Writing for the majority, Justice Samuel Alito explained that because the migrants were physically prevented from setting foot past the border, they had never "arrived in" the nation as federal law requires, and so the protections Congress wrote for arriving asylum seekers had simply never switched on. Legal observers described the reasoning as a breakthrough in the field of geography, in which a location is now determined not by where a body is standing but by whether the government has decided to notice it.
"America's doors are closed fully to asylum seekers," White House policy advisor Stephen Miller told reporters, adding that the administration had already secured agreements to ship those seekers to other countries whose doors America considers closed as well. Sources within the administration confirmed that the United States remains deeply committed to welcoming the world's huddled masses, provided they huddle somewhere else.

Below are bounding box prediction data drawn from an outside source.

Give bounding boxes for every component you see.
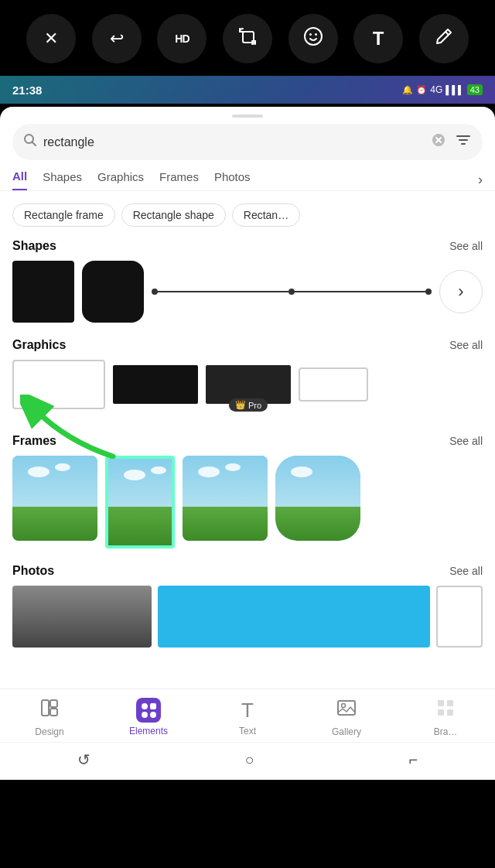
shape-rect-rounded[interactable]	[82, 261, 144, 323]
tab-all[interactable]: All	[12, 169, 27, 190]
close-button[interactable]: ✕	[26, 14, 76, 63]
pro-badge: 👑 Pro	[229, 398, 268, 412]
svg-rect-14	[42, 700, 49, 716]
edit-button[interactable]	[419, 14, 469, 63]
chip-rectangle-frame[interactable]: Rectangle frame	[12, 203, 115, 227]
crop-rotate-button[interactable]	[223, 14, 272, 63]
search-bar	[12, 124, 483, 160]
chip-rectangle-more[interactable]: Rectan…	[232, 203, 300, 227]
svg-point-2	[309, 33, 312, 36]
category-tabs: All Shapes Graphics Frames Photos ›	[0, 169, 495, 191]
graphics-section: Graphics See all 👑 Pro	[0, 332, 495, 428]
undo-icon: ↩	[110, 29, 124, 49]
graphic-rect-outline[interactable]	[12, 360, 105, 409]
text-nav-icon: T	[241, 699, 254, 723]
nav-brand[interactable]: Bra…	[422, 697, 469, 737]
frame-rect-2[interactable]	[183, 456, 268, 541]
hd-icon: HD	[175, 32, 189, 45]
main-panel: All Shapes Graphics Frames Photos › Rect…	[0, 107, 495, 780]
frame-portrait-1[interactable]	[105, 456, 175, 548]
battery-icon: 43	[467, 84, 483, 95]
edit-icon	[434, 26, 454, 51]
elements-dots-grid	[138, 699, 160, 722]
shapes-row: ›	[12, 261, 483, 329]
tab-shapes[interactable]: Shapes	[43, 170, 82, 190]
nav-text-label: Text	[239, 726, 256, 736]
photo-blue-solid[interactable]	[158, 586, 430, 648]
photos-section: Photos See all	[0, 558, 495, 657]
scrollable-content[interactable]: Shapes See all › Graphics See all	[0, 233, 495, 689]
status-time: 21:38	[12, 84, 42, 97]
frame-rect-1[interactable]	[12, 456, 97, 541]
tab-graphics[interactable]: Graphics	[97, 170, 144, 190]
volume-icon: 🔔	[402, 85, 413, 95]
shapes-section: Shapes See all ›	[0, 233, 495, 332]
frames-section-header: Frames See all	[12, 434, 483, 448]
graphics-see-all[interactable]: See all	[449, 339, 483, 351]
text-tool-button[interactable]: T	[353, 14, 403, 63]
shape-line-connector[interactable]	[152, 284, 432, 299]
chips-row: Rectangle frame Rectangle shape Rectan…	[0, 197, 495, 233]
filter-icon[interactable]	[455, 132, 472, 152]
photo-dark-landscape[interactable]	[12, 586, 152, 648]
status-bar: 21:38 🔔 ⏰ 4G ▌▌▌ 43	[0, 76, 495, 104]
bottom-nav: Design Elements T Text	[0, 689, 495, 742]
nav-design-label: Design	[35, 726, 63, 737]
photos-section-header: Photos See all	[12, 564, 483, 578]
nav-elements[interactable]: Elements	[125, 698, 172, 736]
search-icon	[23, 133, 37, 151]
tabs-more-arrow[interactable]: ›	[478, 172, 483, 188]
shapes-title: Shapes	[12, 239, 56, 253]
svg-point-1	[305, 28, 322, 45]
search-input[interactable]	[43, 135, 425, 149]
tab-photos[interactable]: Photos	[214, 170, 251, 190]
status-icons: 🔔 ⏰ 4G ▌▌▌ 43	[402, 84, 483, 95]
photos-title: Photos	[12, 564, 54, 578]
svg-rect-16	[50, 709, 57, 716]
search-clear-button[interactable]	[432, 133, 446, 151]
chip-rectangle-shape[interactable]: Rectangle shape	[121, 203, 226, 227]
system-nav-bar: ↺ ○ ⌐	[0, 742, 495, 780]
graphic-rect-white-outline[interactable]	[299, 367, 368, 402]
shapes-see-all[interactable]: See all	[449, 240, 483, 252]
frame-rounded-1[interactable]	[275, 456, 360, 541]
drag-handle[interactable]	[232, 114, 263, 118]
graphics-section-header: Graphics See all	[12, 338, 483, 352]
tab-frames[interactable]: Frames	[159, 170, 199, 190]
gallery-icon	[336, 697, 357, 723]
frames-title: Frames	[12, 434, 56, 448]
elements-icon	[136, 698, 161, 723]
photos-see-all[interactable]: See all	[449, 565, 483, 577]
emoji-button[interactable]	[288, 14, 338, 63]
undo-button[interactable]: ↩	[92, 14, 142, 63]
shapes-next-button[interactable]: ›	[439, 270, 483, 313]
crop-rotate-icon	[237, 26, 258, 51]
svg-rect-19	[438, 700, 444, 706]
nav-brand-label: Bra…	[434, 726, 458, 737]
nav-gallery[interactable]: Gallery	[323, 697, 370, 737]
graphics-title: Graphics	[12, 338, 66, 352]
svg-point-18	[342, 704, 346, 708]
shape-rect-solid[interactable]	[12, 261, 74, 323]
svg-rect-21	[438, 709, 444, 716]
system-recent-button[interactable]: ⌐	[408, 751, 418, 769]
graphic-rect-dark-wrap: 👑 Pro	[206, 365, 291, 404]
svg-rect-15	[50, 700, 57, 707]
svg-rect-22	[447, 709, 453, 716]
signal-icon: ▌▌▌	[446, 85, 463, 94]
text-icon: T	[373, 28, 384, 50]
nav-design[interactable]: Design	[26, 697, 73, 737]
system-home-button[interactable]: ○	[245, 751, 254, 769]
hd-button[interactable]: HD	[157, 14, 207, 63]
alarm-icon: ⏰	[416, 85, 427, 95]
graphic-rect-black[interactable]	[113, 365, 198, 404]
system-back-button[interactable]: ↺	[77, 750, 90, 769]
frames-see-all[interactable]: See all	[449, 435, 483, 447]
svg-line-4	[446, 32, 449, 35]
frames-section: Frames See all	[0, 428, 495, 558]
nav-text[interactable]: T Text	[224, 699, 271, 736]
photo-border-frame[interactable]	[436, 586, 483, 648]
svg-rect-17	[338, 701, 355, 715]
design-icon	[39, 697, 60, 723]
photos-row	[12, 586, 483, 654]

The policy was first attempted under the Obama administration and struck down by lower courts, which had found the novel theory that a person at the border is not at the border to be inconsistent with the existence of the border. Justice Sonia Sotomayor, dissenting, noted that border agents speak with every migrant who reaches a legal crossing, and that being spoken to by a United States official is, if anything, a fairly strong indication that one has reached the United States.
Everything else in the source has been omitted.